Question

Given the circle with the equation (x - 3)2 + y2 = 49, determine the location of each point with respect to the graph of the circle. In your final answer, state whether each point is on the interior, exterior, or circumference of the circle. Include your calculations as proof of each point’s location.
A. (-1, 1)

B. (10, 0)

C. (4, -8)

Answer 1

Hello :
 an equation of the circle Center at the w(a,b) and ridus : r is :
(x-a)² +(y-b)² = r²  
In this exercice : (x-3)²+y²=7²   ....a =3 and b=0 ( the center is :w(3,0))  ...    r=7
The distance between each point in each case is calculated and compared with the length of the radius
 1 ) A (-1, 1) :  Aw² = (-1-3)²+1² =17.....  Aw < r : interior the circle
  2 )  B(10, 0) :Bw² =(10-3)²+0² =49 ......r = Bw :circumference of the circle
 3 )  C(4, -8) :Cw² = (4-3)²+(-8)² =65..... Cw > r  : exterior  the circle

Answer 2

Answer:

The point (-1, 1) lies in interior of circle.
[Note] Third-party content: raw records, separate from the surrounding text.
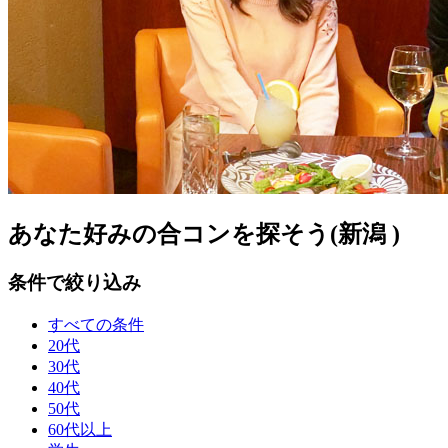
あなた好みの合コンを探そう(新潟 )
条件で絞り込み
すべての条件
20代
30代
40代
50代
60代以上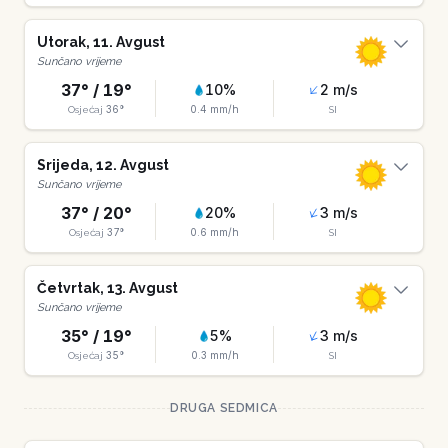
Utorak
,
11
.
Avgust
Sunčano vrijeme
37
° /
19
°
10
%
2
m/s
36
°
0.4
mm/h
Osjećaj
SI
Srijeda
,
12
.
Avgust
Sunčano vrijeme
37
° /
20
°
20
%
3
m/s
37
°
0.6
mm/h
Osjećaj
SI
Četvrtak
,
13
.
Avgust
Sunčano vrijeme
35
° /
19
°
5
%
3
m/s
35
°
0.3
mm/h
Osjećaj
SI
DRUGA SEDMICA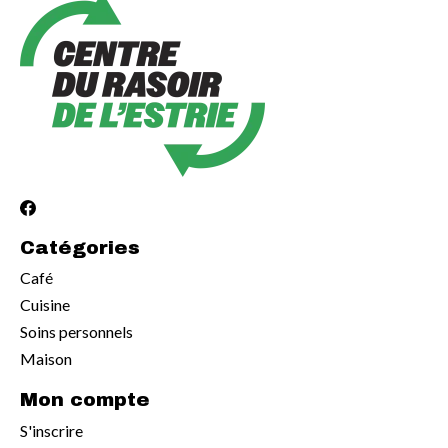
Catégories
Café
Cuisine
Soins personnels
Maison
Mon compte
S'inscrire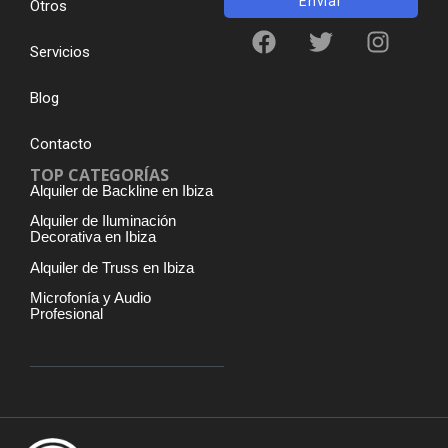
Enviar
Otros
Servicios
Blog
Contacto
TOP CATEGORÍAS
Alquiler de Backline en Ibiza
Alquiler de Iluminación
Decorativa en Ibiza
Alquiler de Truss en Ibiza
Microfonía y Audio
Profesional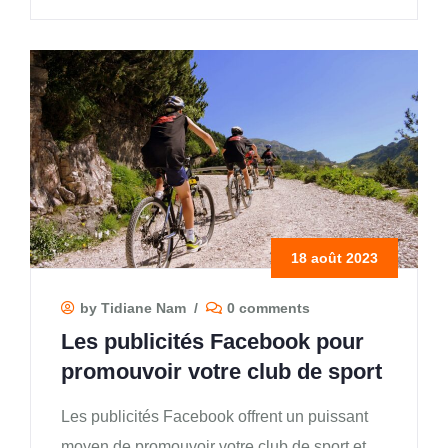
18 août 2023
by Tidiane Nam
/
0 comments
Les publicités Facebook pour
promouvoir votre club de sport
Les publicités Facebook offrent un puissant
moyen de promouvoir votre club de sport et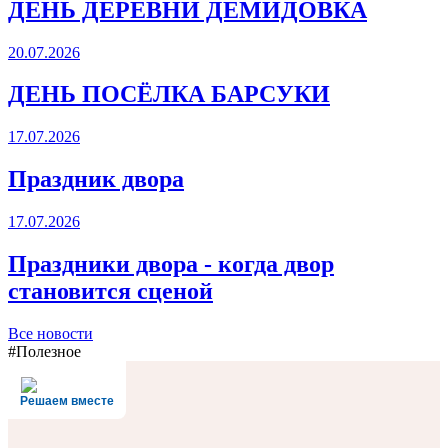
ДЕНЬ ДЕРЕВНИ ДЕМИДОВКА
20.07.2026
ДЕНЬ ПОСЁЛКА БАРСУКИ
17.07.2026
Праздник двора
17.07.2026
Праздники двора - когда двор
становится сценой
Все новости
#Полезное
Решаем вместе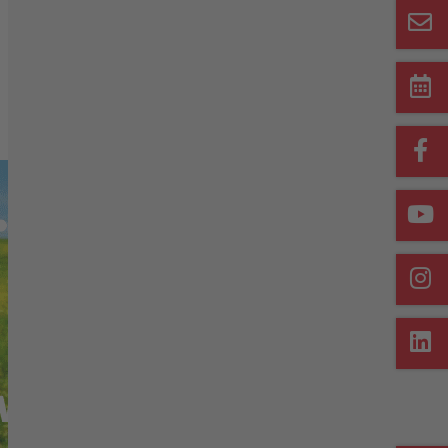
Merkliste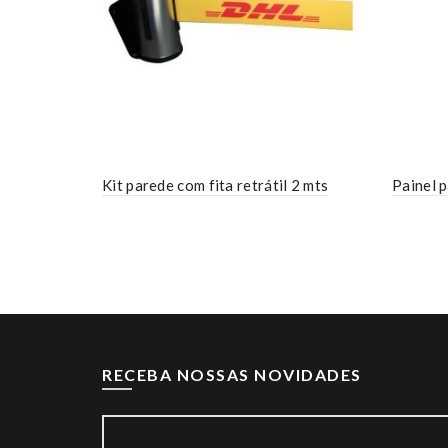
Kit parede com fita retrátil 2 mts
Painel p
RECEBA NOSSAS NOVIDADES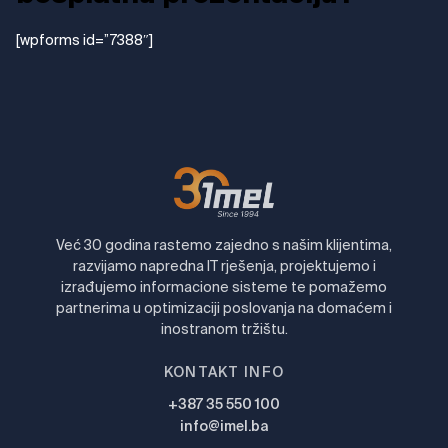
[wpforms id=”7388″]
Već 30 godina rastemo zajedno s našim klijentima,
razvijamo napredna IT rješenja, projektujemo i
izrađujemo informacione sisteme te pomažemo
partnerima u optimizaciji poslovanja na domaćem i
inostranom tržištu.
KONTAKT INFO
+387 35 550 100
info@imel.ba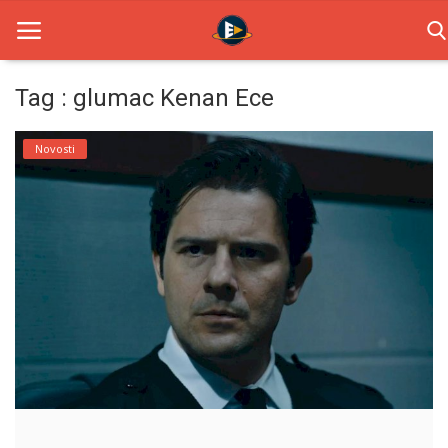
Tag : glumac Kenan Ece
Home
Novosti
Novosti
TV Serije
Filmovi
Glumci
Contact
Login
Register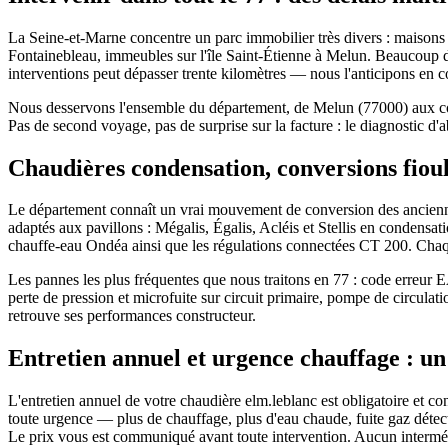
La Seine-et-Marne concentre un parc immobilier très divers : maisons 
Fontainebleau, immeubles sur l'île Saint-Étienne à Melun. Beaucoup de 
interventions peut dépasser trente kilomètres — nous l'anticipons en 
Nous desservons l'ensemble du département, de Melun (77000) aux commu
Pas de second voyage, pas de surprise sur la facture : le diagnostic d'ab
Chaudières condensation, conversions fio
Le département connaît un vrai mouvement de conversion des ancienne
adaptés aux pavillons : Mégalis, Égalis, Acléis et Stellis en condensa
chauffe-eau Ondéa ainsi que les régulations connectées CT 200. Chaq
Les pannes les plus fréquentes que nous traitons en 77 : code erreur 
perte de pression et microfuite sur circuit primaire, pompe de circulat
retrouve ses performances constructeur.
Entretien annuel et urgence chauffage : un
L'entretien annuel de votre chaudière elm.leblanc est obligatoire et c
toute urgence — plus de chauffage, plus d'eau chaude, fuite gaz déte
Le prix vous est communiqué avant toute intervention. Aucun interméd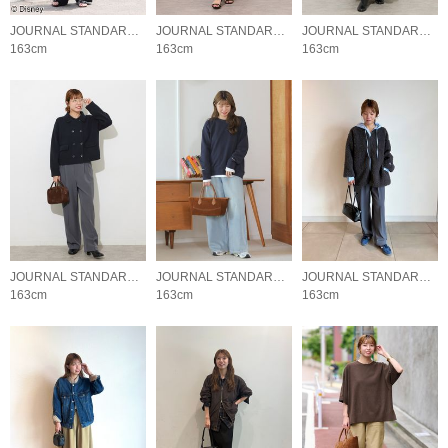
JOURNAL STANDARD relume LADYS
JOURNAL STANDARD relume LADYS
JOURNAL STANDARD relume LADYS
163cm
163cm
163cm
JOURNAL STANDARD relume LADYS
JOURNAL STANDARD relume LADYS
JOURNAL STANDARD relume LADYS
163cm
163cm
163cm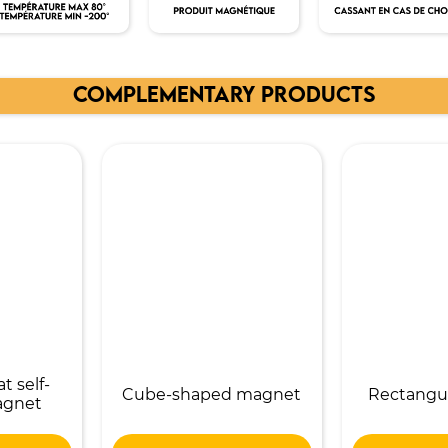
COMPLEMENTARY PRODUCTS
t self-
Cube-shaped magnet
Rectangu
agnet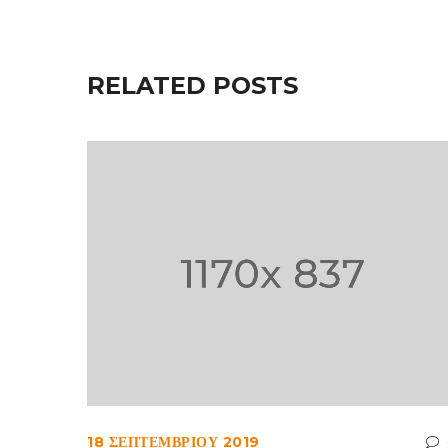
RELATED POSTS
18 ΣΕΠΤΕΜΒΡΊΟΥ 2019
0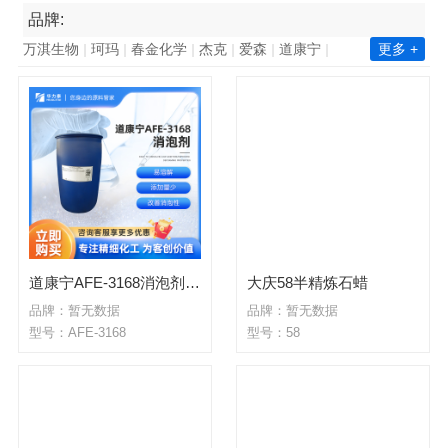
品牌:
万淇生物
珂玛
春金化学
杰克
爱森
道康宁
更多 +
南亚集团
长春集团
瓦克化学
昕特玛
巴德富
西卡
凯星
金川集团
诺力昂
中国石化
新澧
天鹅
毕克化学
百花
陶氏
赢创
巴斯夫
华力泰
ICA
华纳
海明斯
华山
韩华化学
双环科技
陆昌化工
科慕化学
东洋纺
ALUMINA
昆仑
道康宁AFE-3168消泡剂 易溶解 添加量少 改善消泡性
大庆58半精炼石蜡
品牌：暂无数据
品牌：暂无数据
型号：AFE-3168
型号：58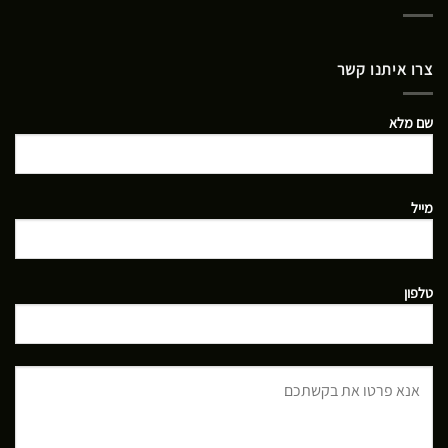
צרו איתנו קשר
שם מלא
מייל
טלפון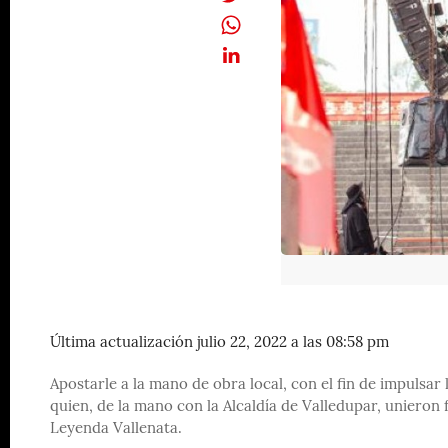
Última actualización julio 22, 2022 a las 08:58 pm
Apostarle a la mano de obra local, con el fin de impulsar
quien, de la mano con la Alcaldía de Valledupar, unieron
Leyenda Vallenata.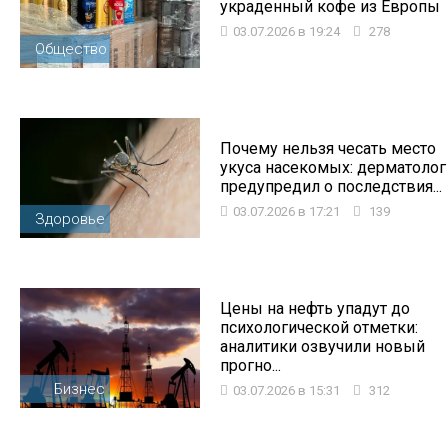
украденный кофе из Европы
03.07.2026 в 19:24
278
Общество
Почему нельзя чесать место
укуса насекомых: дерматолог
предупредил о последствия...
03.07.2026 в 17:21
139
Здоровье
Цены на нефть упадут до
психологической отметки:
аналитики озвучили новый
прогно...
Бизнес
03.07.2026 в 15:31
312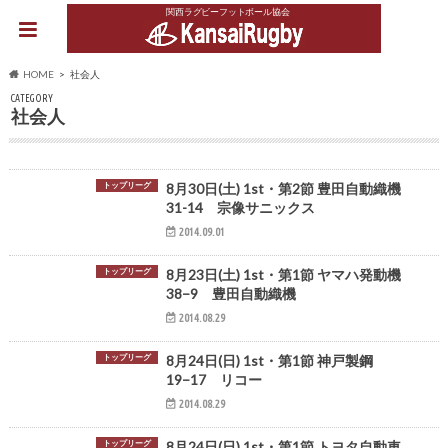
関西ラグビーフットボール協会
HOME
社会人
CATEGORY
社会人
トップリーグ
8月30日(土) 1st・第2節 豊田自動織機
31-14 宗像サニックス
2014.09.01
トップリーグ
8月23日(土) 1st・第1節 ヤマハ発動機
38−9 豊田自動織機
2014.08.29
トップリーグ
8月24日(日) 1st・第1節 神戸製鋼
19−17 リコー
2014.08.29
トップリーグ
8月24日(日) 1st・第1節 トヨタ自動車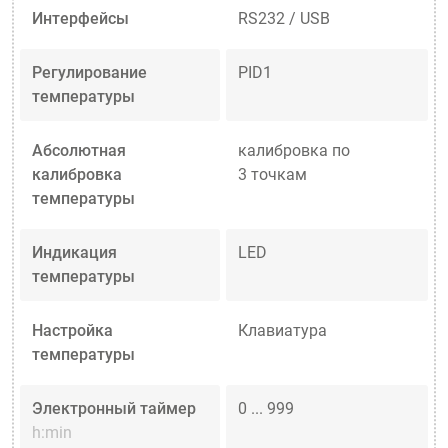
Интерфейсы
RS232 / USB
Регулирование
PID1
температуры
Абсолютная
калибровка по
калибровка
3 точкам
температуры
Индикация
LED
температуры
Настройка
Клавиатура
температуры
Электронный таймер
0 ... 999
h:min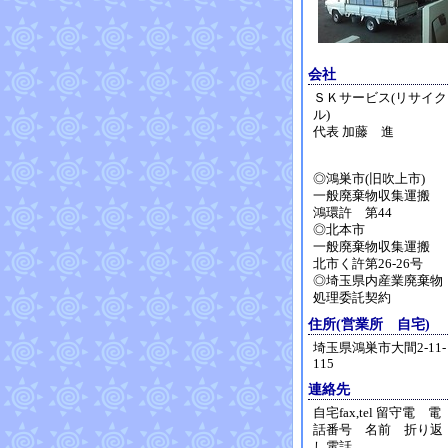
会社
ＳＫサービス(リサイク
ル)
代表 加藤 進
◎鴻巣市(旧吹上市)
一般廃棄物収集運搬
鴻環許 第44
◎北本市
一般廃棄物収集運搬
北市く許第26-26号
◎埼玉県内産業廃棄物
処理委託契約
住所(営業所 自宅)
埼玉県鴻巣市大間2-11-
115
連絡先
自宅fax,tel 留守電 電
話番号 名前 折り返
し電話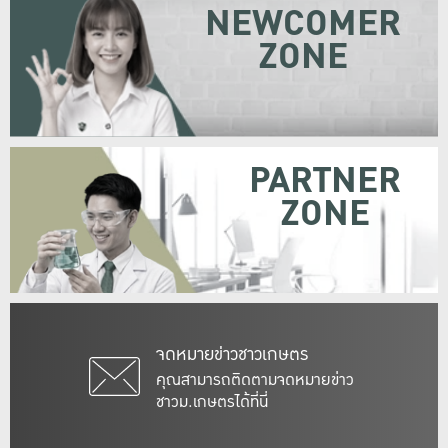
NEWCOMER
ZONE
PARTNER
ZONE
จดหมายข่าวชาวเกษตร
คุณสามารถติดตามจดหมายข่าว
ชาวม.เกษตรได้ที่นี่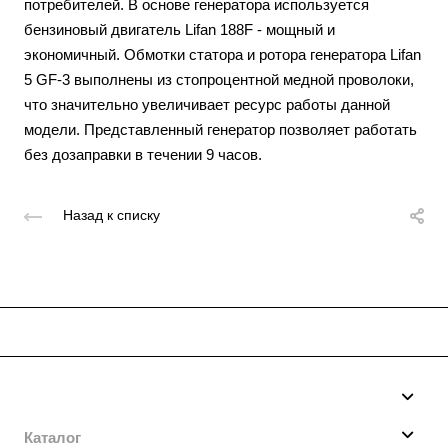
потребителей. В основе генератора используется
бензиновый двигатель Lifan 188F - мощный и
экономичный. Обмотки статора и ротора генератора Lifan
5 GF-3 выполнены из стопроцентной медной проволоки,
что значительно увеличивает ресурс работы данной
модели. Представленный генератор позволяет работать
без дозаправки в течении 9 часов.
Назад к списку
Компания
О нас
Каталог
The point (10,0) lies on the circumference of circle.

The point (4,-8) lies on the exterior of circle.

Step-by-step explanation:

Given : The circle with the equation $(x - 3)^2+y^2 =49$

We have to  determine the location of each point with respect to the graph of the circle. also state whether each point is on the interior, exterior, or circumference of the circle.

Interior point of a circle :

A point is said to be interior when the distance of point from the center is less than the radius.

Exterior point of a circle :

A point is said to be exterior when the distance of point from the center is greater than the radius.

Circumference of a circle :

A point is said to be at circumference when the distance of point from the center is equal the radius.

For the point (-1, 1)

Put in the given equation of circle $(x - 3)^2+y^2 =49$

Consider LHS of equation

$(x - 3)^2+y^2$

put x = -1 and y = 1

$(-1-3)^2+1^2=16+1 = 17$

So, the point (-1, 1) lies in interior of circle.

For the point (10, 0)

Put in the given equation of circle $(x - 3)^2+y^2 =49$

Consider LHS of equation

$(x - 3)^2+y^2$

put x = 10 and y = 0

$(10-3)^2+0^2=49=49$

So, the point (10,0) lies on the circumference of circle.

For the point (4,-8)

Put in the given equation of circle $(x - 3)^2+y^2 =49$

Consider LHS of equation

$(x - 3)^2+y^2$

put x = 4 and y = -8

$(4-3)^2+(-8)^2=1+64=65>49$

So, the point (4,-8) lies on the exterior of circle.